If you are a high-wage earner and have enough money to pay your debts through a suitable repayment plan, you can file for bankruptcy under Chapter 13. Under it, you will be obliged to pay the value of your non-exempt properties, like an automobile.
So, before you file for bankruptcy, reach out to a bankruptcy advisory service to understand the type of bankruptcy that best suits your situation.
- You won’t get rid of all your debts
If you expect to come out clean after filing for bankruptcy, you are mistaken. While you might be able to shrug off certain debts, like child support and taxes, student loan, etc., are exclusive of this arrangement. Plus, if you have a secured loan backed by collateral property, the creditor can take the property.

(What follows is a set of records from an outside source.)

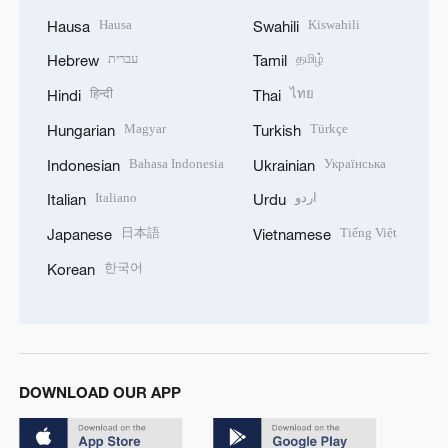
Hausa
Kiswahili
Hausa
Swahili
עברית
தமிழ்
Hebrew
Tamil
हिन्दी
ไทย
Hindi
Thai
Magyar
Türkçe
Hungarian
Turkish
Bahasa Indonesia
Українська
Indonesian
Ukrainian
Italiano
اردو
Italian
Urdu
日本語
Tiếng Việt
Japanese
Vietnamese
한국어
Korean
DOWNLOAD OUR APP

- You can keep a part of your property
This mode of debt forgiveness allows you to retain some of your properties. You can keep some amount of your exempt property but nothing of your non-exempt property. Your bankruptcy trustee can sell the non-exempt property to pay off your creditors.
It depends on the type of bankruptcy you file for. Under Chapter 7 bankruptcy, you lose your non-exempt properties to pay your debts. Under Chapter 13 bankruptcy, you can keep your property but create a repayment plan to repay the creditors the value of your non-exempt property.

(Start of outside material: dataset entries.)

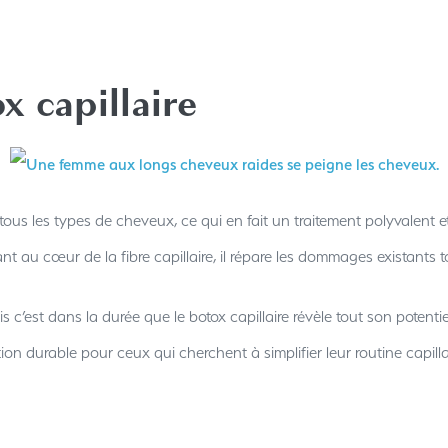
x capillaire
tous les types de cheveux, ce qui en fait un traitement polyvalent e
nt au cœur de la fibre capillaire, il répare les dommages existant
is c’est dans la durée que le botox capillaire révèle tout son potent
ion durable pour ceux qui cherchent à simplifier leur routine capilla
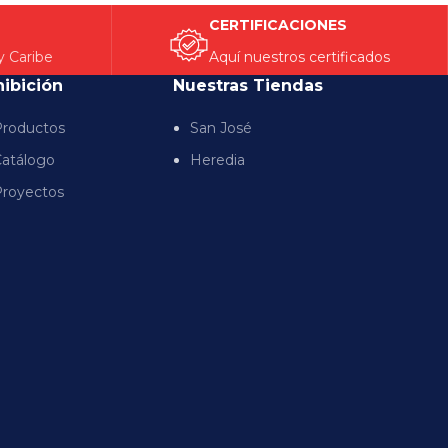
CERTIFICACIONES
y Caribe
Aquí nuestros certificados
hibición
Nuestras Tiendas
roductos
San José
atálogo
Heredia
royectos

- It is a complicated and expensive process
Although it relieves you of all your debts, filing for bankruptcy is tough. It entails lots of forms and schedules, and if something goes wrong (for instance, you fill the form incorrectly), you can get your case dismissed.
You can’t take this route without the help of an experienced attorney, but they charge a hefty fee. Additionally, it is a long process.
- It sticks with you
Bankruptcy can help you get rid of your debts but cannot erase your past. It will be a part of your credit report for at least ten years. Hence, it can affect your credit, making it difficult for you to take a loan in the future.
More often than not, when a debt-ridden person finds no way out, they tend to magnetize towards bankruptcy. Although this debt relief option liberates one of all the dues hovering over their head, the process entails complications and limitations.
So, if you are also considering declaring bankruptcy, ensure you understand all the above-listed points well and then take a suitable step.